In this way, new mountains invaded the changing geography of the globe. The most farsighted quickly hid themselves away in the depths of nuclear bunkers. Once all the hatches were closed, the last fanatics of protection were locked up in old blockhouses or, if need be, behind the meters of concrete of shut-down nuclear factories.
For the captives of the surface, one of the most corrosive neuroses was then that of wearing a gas mask. An obsessive fear of radiation convinced a number of people that they should no longer remove their masks. And, through the glass of the goggles, it is now possible to observe a certain putrefaction of the flesh. The skin is attired in mould and the condensation which forms on the glass is perhaps due to not just the principal occupant.
—
A process of expansion/compression, most likely owing to the theories of Anton Ravon on the localization of a point of perceptual modulation at the level of the central sulcus of the cerebrum, was manifested a short while later. Gigantic metropolises like New York or Paris found themselves transformed into trinkets, like those little miniatures frozen within glass, under a tempest of snow. Thousands of inhabitants died like this, crushed by dogs or by jackasses. Certain buildings, on the contrary, expanded immensely, forcing their occupants to walk for several months befo
re reaching the exit door, fed by the crumbs stuck in the warp of the floor covering. Freighters came to run aground on the immaculate tiling of operating rooms. Entire trains, be they locomotive or wagon, finished their route at the bottom of the toilet bowls of water closets.
—
To flee the rising waters, men and animals saw themselves forced to scale the mountains of bodies and, in the rarefied atmosphere of the heights, they fell asleep, exhausted, their slumber lulled by the backwash of the waves breaking against the skulls, the legs, the amalgamated torsos, the nightmares carved by the groaning of the still living bodies lost in the heap.
Some, during the climb, coupled savagely with a man or a woman whose sex was accessible, hugging the mountainside.
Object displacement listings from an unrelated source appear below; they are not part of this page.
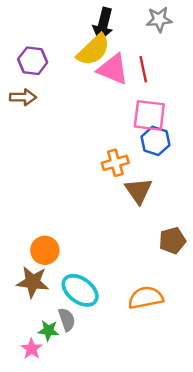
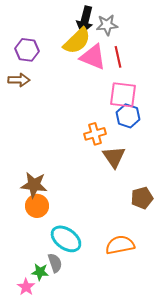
gray star: (159, 19) -> (107, 25), moved
brown star: (33, 282) -> (34, 185), moved

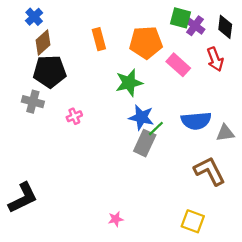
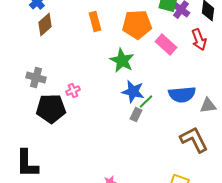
black pentagon: (50, 72) -> (51, 109), moved
green star: (129, 83) -> (122, 61), turned -30
gray rectangle: (145, 143) -> (136, 115), size x0.6
black L-shape: (23, 198) -> (27, 164), turned 116

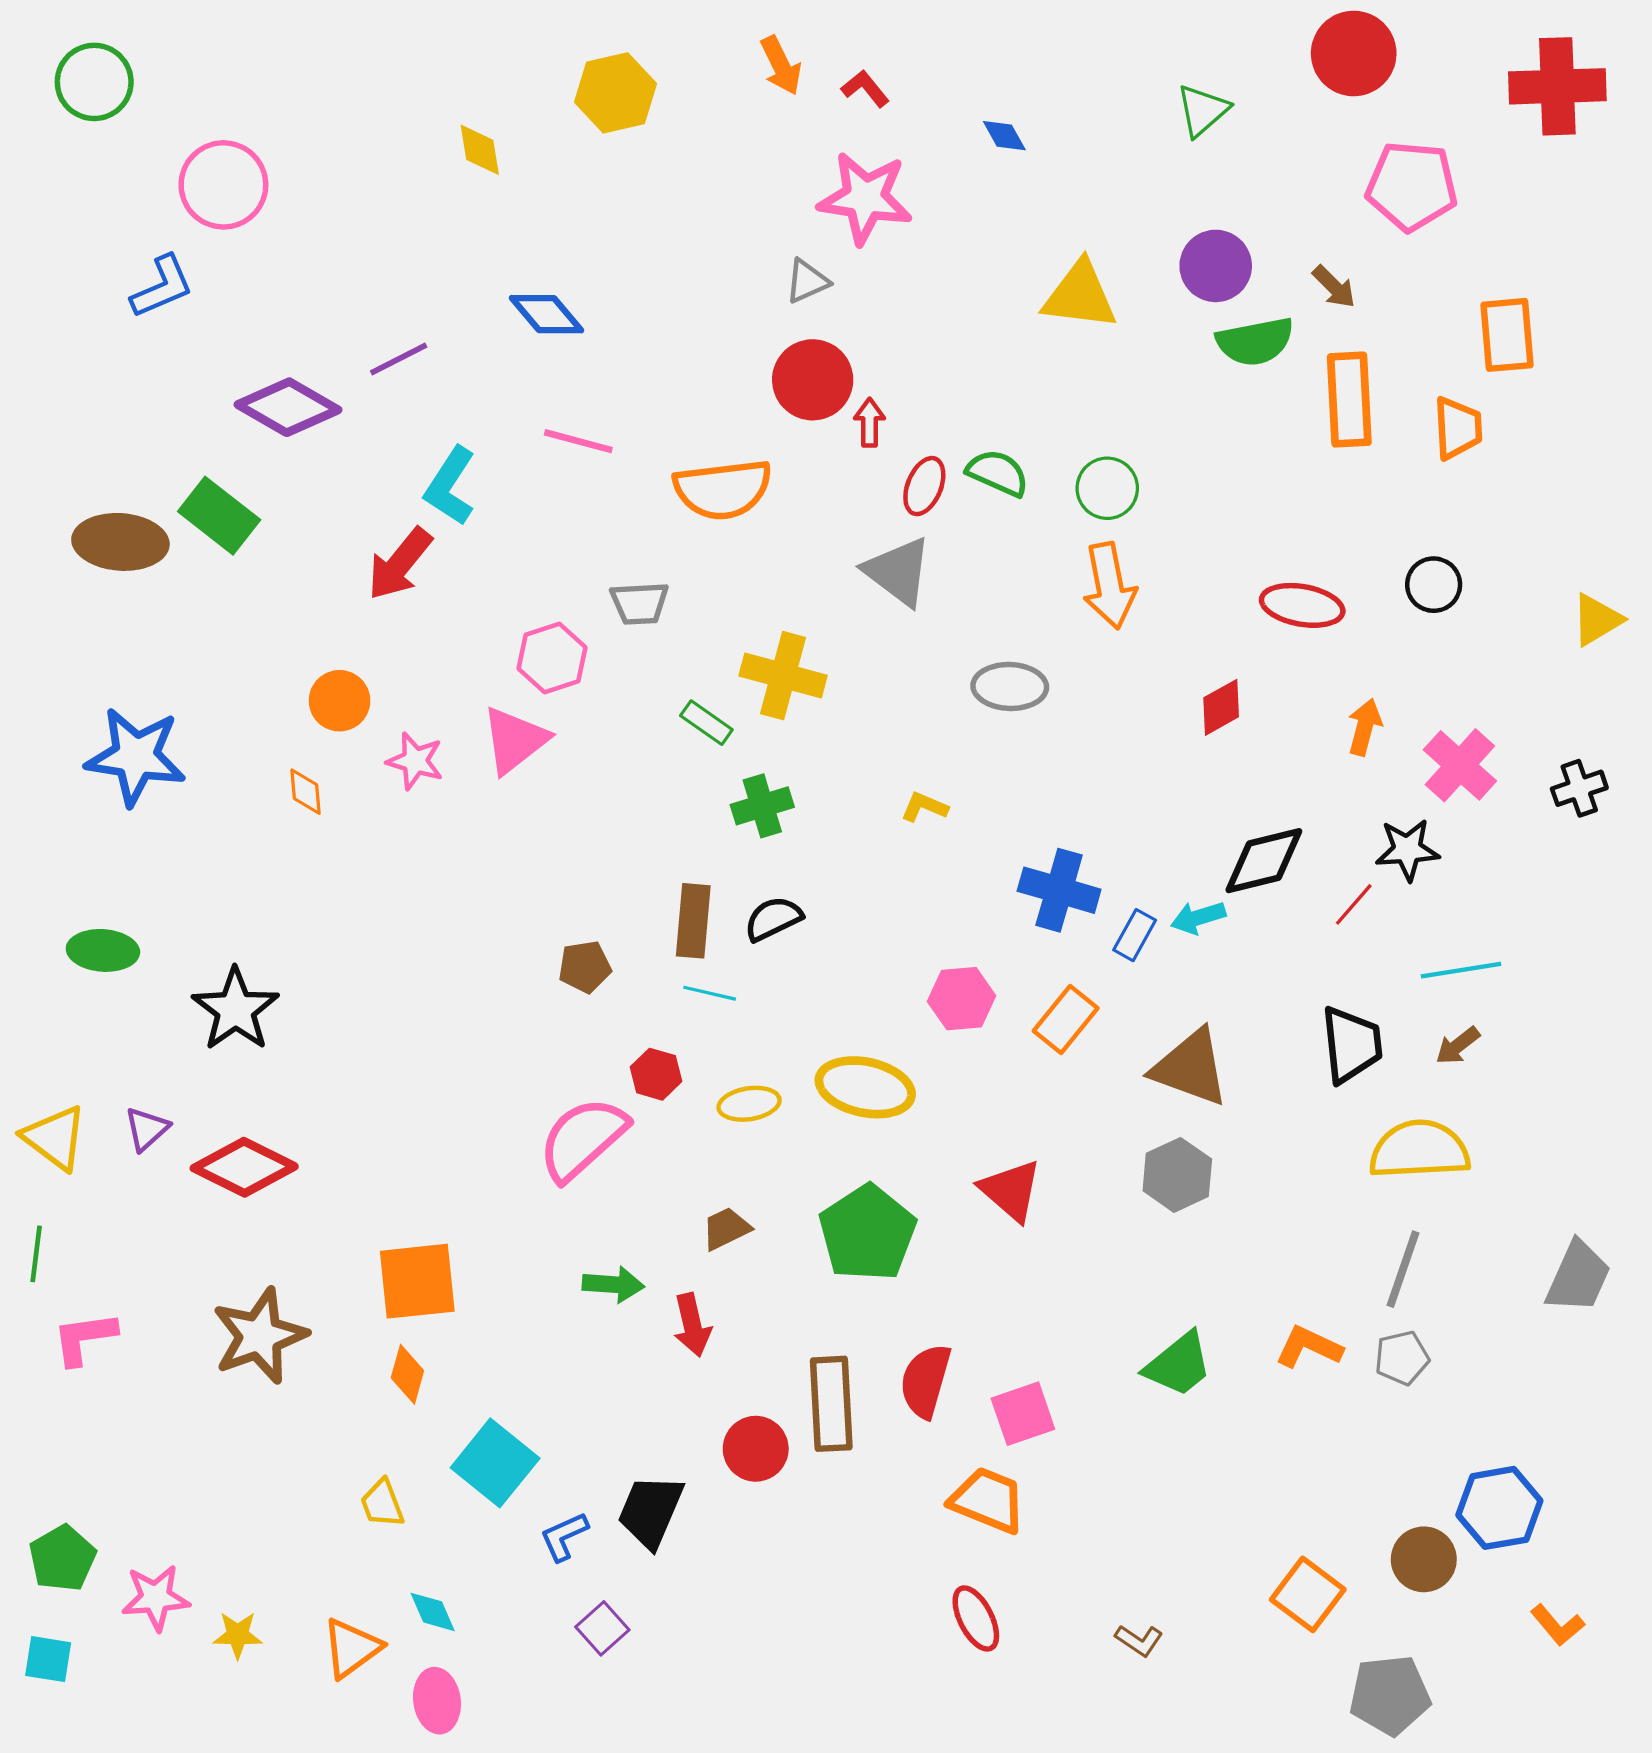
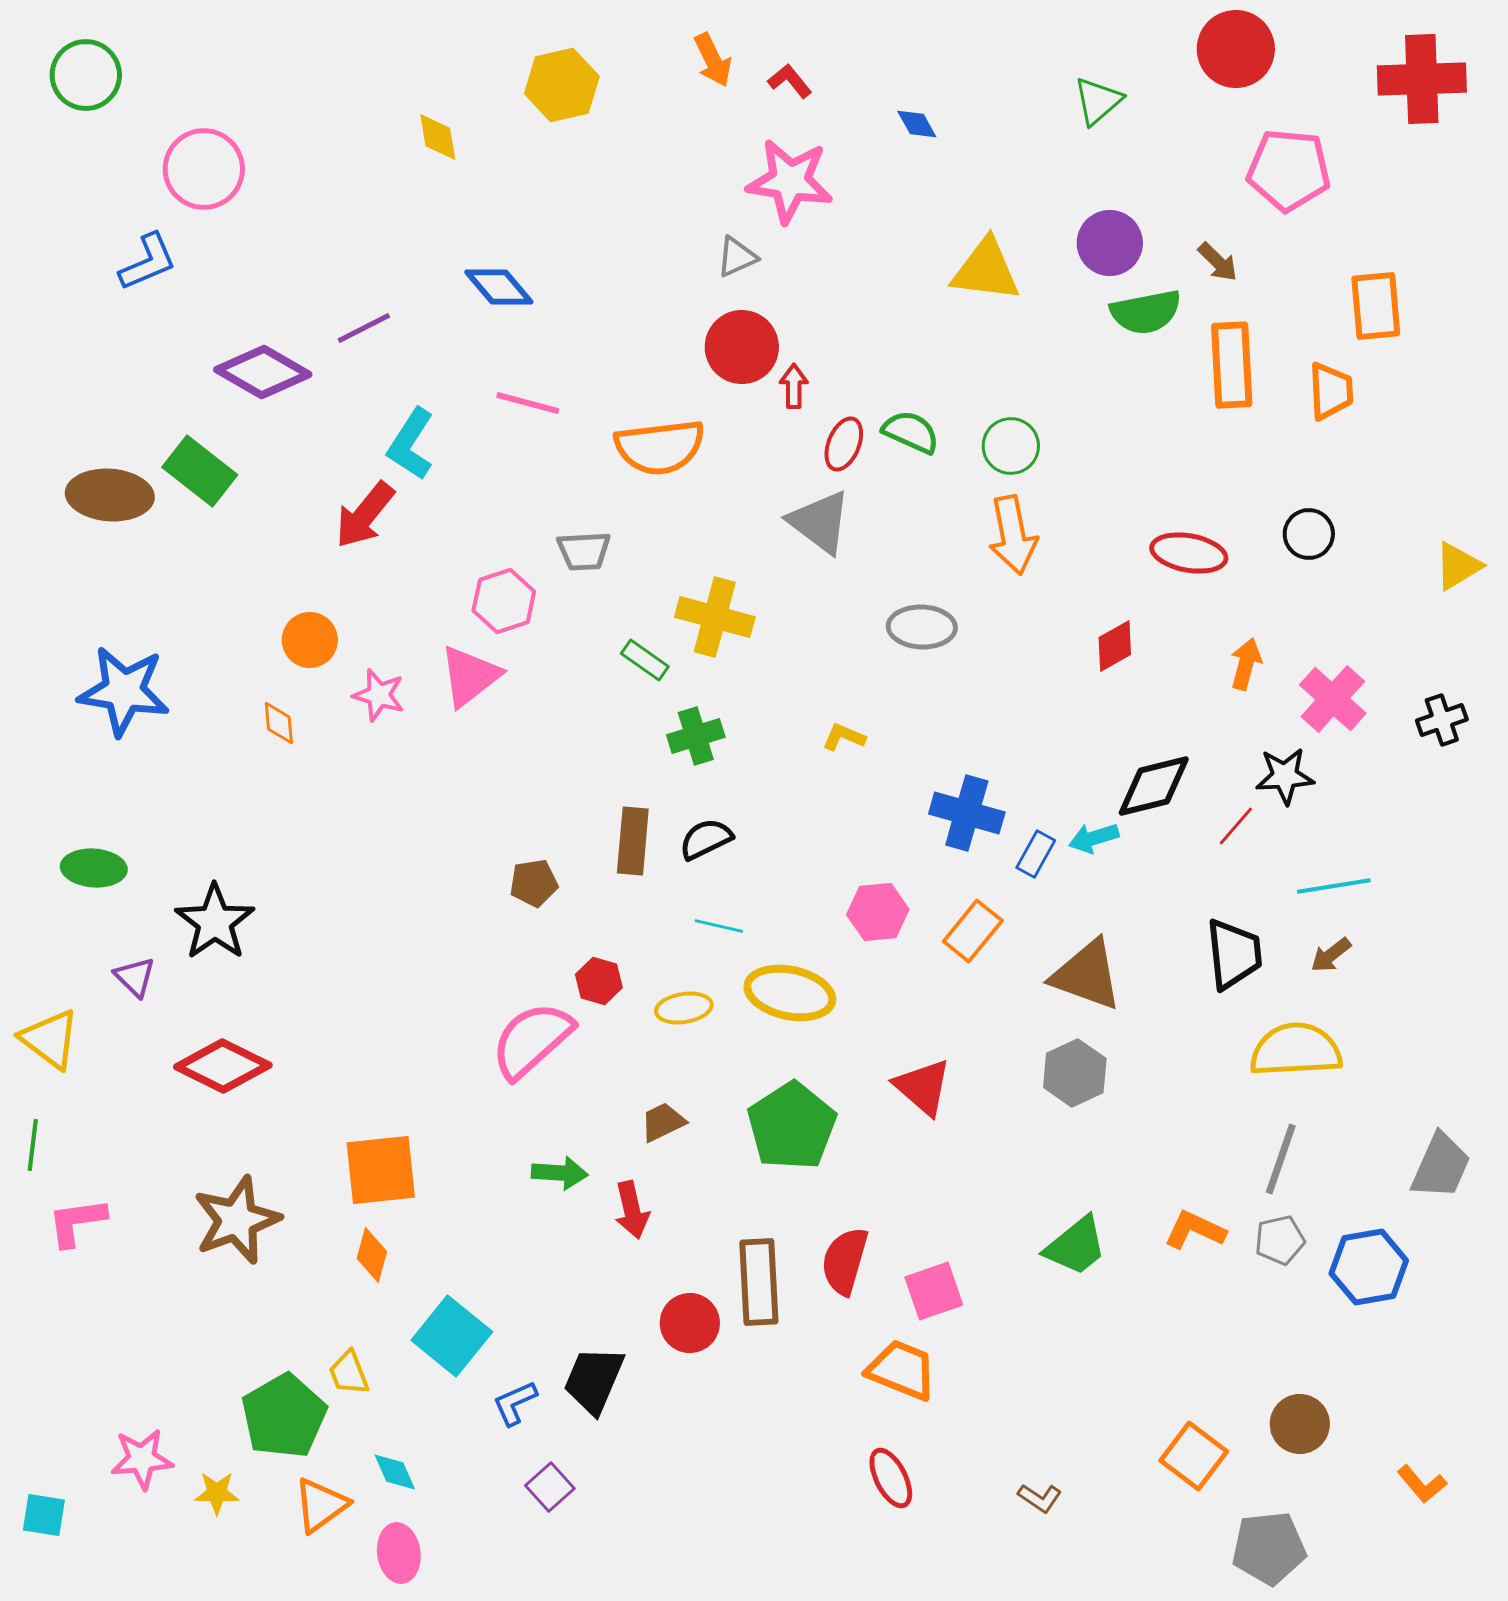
cyan line: (710, 993) -> (719, 926), moved
purple triangle: (147, 1129) -> (135, 977), moved, turned -33
blue hexagon: (1499, 1508) -> (1369, 1267), moved
green pentagon: (62, 1558) -> (284, 1416), moved, size x1.4

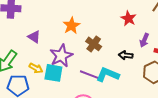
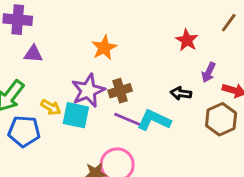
purple triangle: (34, 37) -> (33, 54), moved, turned -32
brown cross: (94, 44) -> (120, 91), moved, turned 35

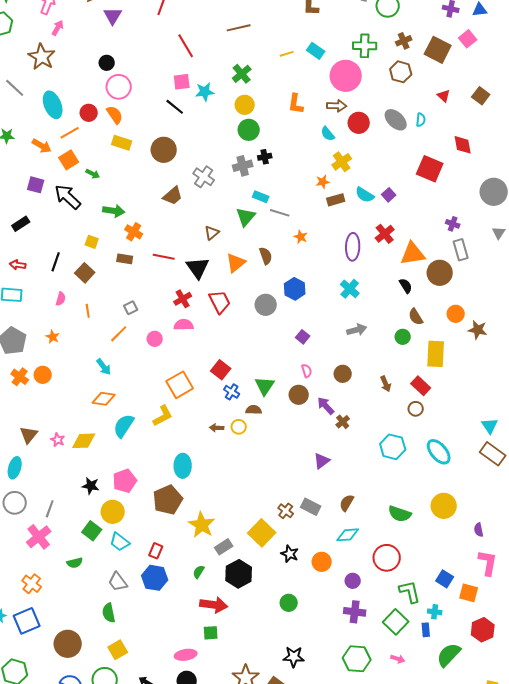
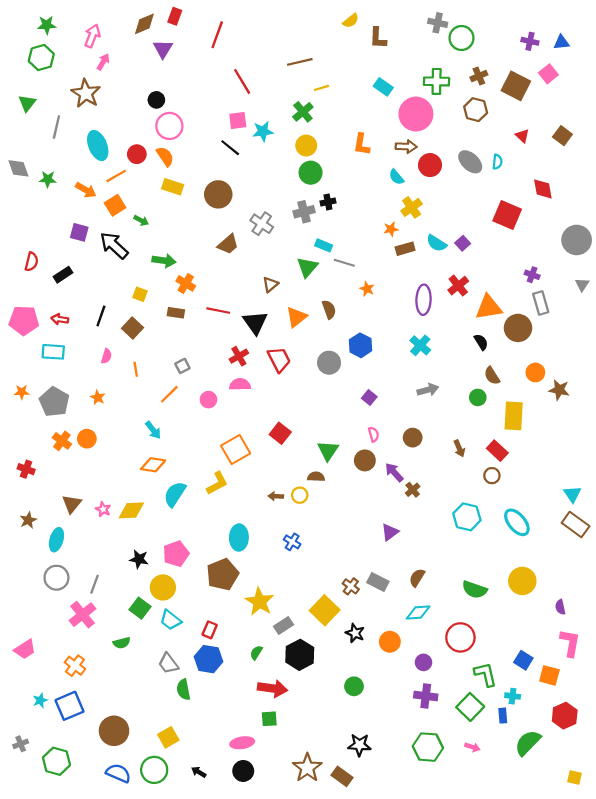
yellow line: (287, 54) -> (321, 88), moved
gray line: (15, 88) -> (56, 127), turned 60
blue cross: (232, 392) -> (292, 542), moved
green semicircle: (109, 613) -> (184, 690), moved

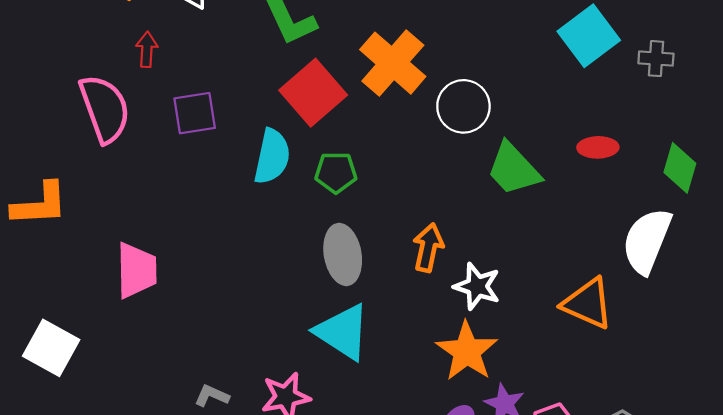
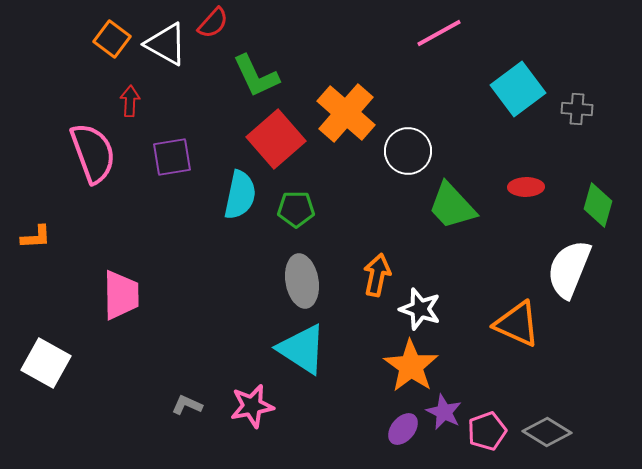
orange L-shape: (40, 204) -> (36, 237), size x0.6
The orgasm seemed to spread through the entire mountain; and the violator found himself soldered to the ensemble, after having experienced, for the space of an instance, extreme pleasure.
—
To try to flee this uncertain ground once and for all, the most inventive created strange machines. Giant catapults launched masses of dismantled men and women, floating in fat canvas suits, beyond the stratosphere. Implantations of subcutaneous micro-reactors propelled “cannon-men” toward the stars. The most adventurous were crushed, after a harmonious curve, behind the wheel of homemade rockets, pedal- or powder-driven. Others tried all sorts of telekinetic drugs, stolen from deserted space centers, or else synthesized based on formulas of doubtful authenticity.
—
And for some, the journey still continues. It will last until cellular putrefaction, the osseous erosion of their frame, frozen, in an S or an L, in their delicate salon easy chairs, as if they were watching an anodyne television broadcast or listening on their radio to a classical piece requiring deep contemplation. Insufficient or damaged doses; and in their listless heads, stars march along the fuselage of spacecraft, meteorites collide with the metal; ghost captains of a memory-vessel, they try desperately to reach a welcoming planet, braving meteor showers and the impish mutinies of the crew.